With the fall of the Roman Empire and the invasion of the barbarians, a multitude of cheese recipes gradually disappeared. Only a few manufacturing methods were preserved in monasteries or in very remote valleys. The monks developed many cheese recipes which still exist today. Probably as a substitute for meat, many a cheese they created actually have quite a meaty flavour ( see Maroilles, Munster ).
The Middle Ages
It was then that the monks of Europe invented or improved many ripening techniques. They made cheeses with milder flavours. In the Jura and the Alps, some communities of mountain farmers freed themselves and grouped themselves into «fruit» farms, allowing them to make large cheeses which require up to 500 liters at once. ( see Comté, Beaufort ).
Soon, Cheese would no longer be the preserve of a minority.
In 732, several regions gave their name to cheeses that are still marketed today such as, among others, Munster, Gorgonzola and Maroilles the oldest washed rind cheese created in the 10th century.
It is said that cheese making was brought to Wensleydale by French monks who settled at Fors near Aysgarth further down the dale, in 1145. The monks later moved to a new site in Wensleydale at Jervaulx, but they took their cheese-making skills with them. After the Dissolution of the Monasteries in the reign of Henry VIII, the cheese making skills passed into the hands of local farmers. The very same thing would happen later during the French revolution.

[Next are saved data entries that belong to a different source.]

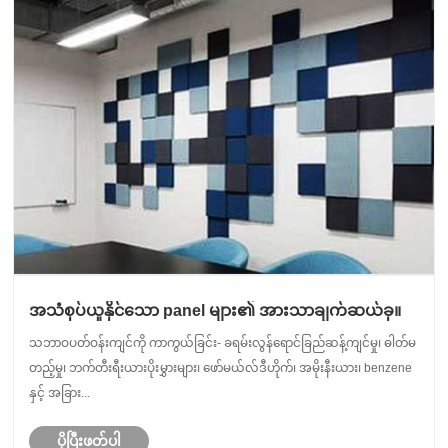
အသံစုပ်ယူနိုင်သော panel များ၏ အားသာချက်ဆယ်ခု။
သဘာဝပတ်ဝန်းကျင်ကို ကာကွယ်ခြင်း- ခရမ်းလွန်ရောင်ခြည်ဆန့်ကျင်မှု၊ ဓါတ်မ
တည့်မှု၊ ဘက်တီးရီးယားပိုးမွှားများ၊ ဖော်မယ်လ်ဒီဟိုက်၊ အမိုးနီးယား၊ benzene
နှင့် အခြား...
ပိုပြီးဖတ်ပါ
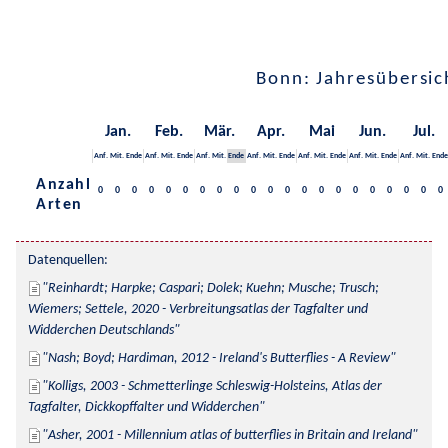
Bonn: Jahresübersic
Jan.
Feb.
Mär.
Apr.
Mai
Jun.
Jul.
Anf.
Mit.
Ende
Anf.
Mit.
Ende
Anf.
Mit.
Ende
Anf.
Mit.
Ende
Anf.
Mit.
Ende
Anf.
Mit.
Ende
Anf.
Mit.
Ende
Anzahl
0
0
0
0
0
0
0
0
0
0
0
0
0
0
0
0
0
0
0
0
0
Arten
Datenquellen:
Reinhardt; Harpke; Caspari; Dolek; Kuehn; Musche; Trusch; 
Wiemers; Settele, 2020 - Verbreitungsatlas der Tagfalter und 
Widderchen Deutschlands
Nash; Boyd; Hardiman, 2012 - Ireland's Butterflies - A Review
Kolligs, 2003 - Schmetterlinge Schleswig-Holsteins, Atlas der 
Tagfalter, Dickkopffalter und Widderchen
Asher, 2001 - Millennium atlas of butterflies in Britain and Ireland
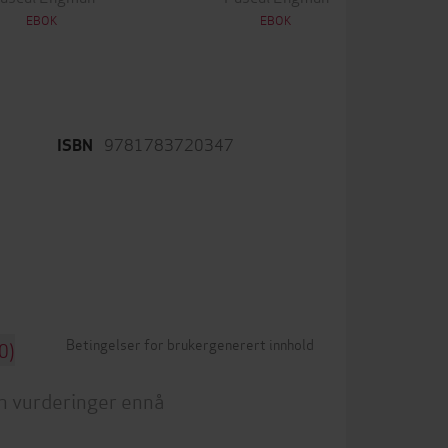
EBOK
EBOK
9781783720347
ISBN
Betingelser for brukergenerert innhold
0)
n vurderinger ennå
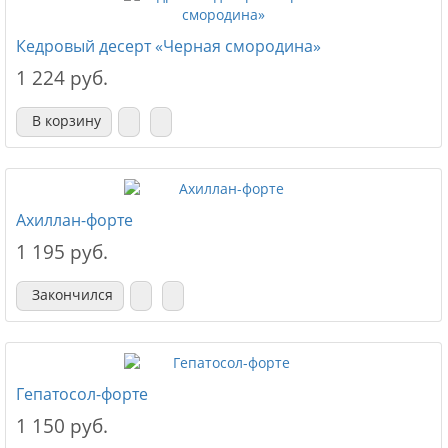
Кедровый десерт «Черная смородина»
1 224 руб.
В корзину
Ахиллан-форте
1 195 руб.
Закончился
Гепатосол-форте
1 150 руб.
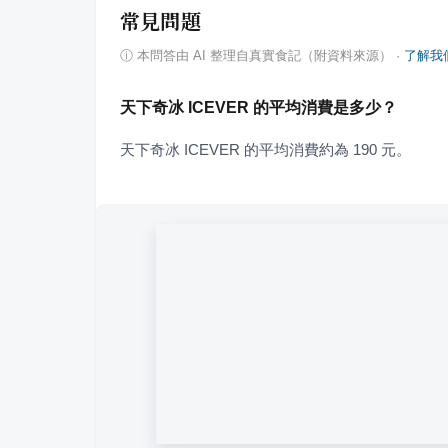
常見問題
ⓘ
本問答由 AI 整理自真實食記（附資料來源）
·
了解我
天下奇冰 ICEVER 的平均消費是多少？
天下奇冰 ICEVER 的平均消費約為 190 元。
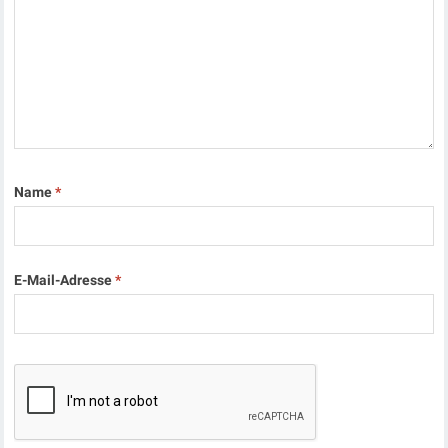
Name
*
E-Mail-Adresse
*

In 1217, Blanche de Navarre sent two hundred cheeses of Brie to Philippe Auguste so that he could offer them as a gift to the ladies of his court.
From the 13th century, women farmers, to ensure their income and make the most of their milk production, developed new varieties of cheese.
We owe a lot to women for the invention of many cheeses, the men indeed were working the fields.
In 1267 in Déservilliers (Doubs, Franche-Comté), the first French cooperative was born.
In the 16th century, Queen Elizabeth I officially promoted Cheshire, which had been made for three centuries.
Recent times
In the 19th century, the history of cheese will take a big turn!
The fresh cheese industry was launched in France around 1850 by Charles Gervais after his visit to a farmer, Dame Héroult, who made fresh cheese.
It is at the origin of the manufacture of «Petit suisse».
In the late 19th century, in the midst of many milk tampering scandals, and a high rate of child mortality, La goutte d'or was created.
It benefited from an invention from the mid 19th century, pasteurisation, and it aimed at distributing pasteurised milk to infants in order to curb mortality, it worked.
This Goutte d'or still exist today in many countries around the world with the very same purpose.
Pasteurised milk cheeses now dominate the market, only a small percentage is made from raw milk. Indeed, in 1950 in France, 100% of cheeses were made from raw milk. Nowadays we are well under 10%. That is not to say pasteurised milk cheeses are bad. One can indeed create a great product from pasteurised milk too even though its flavour may be less complex.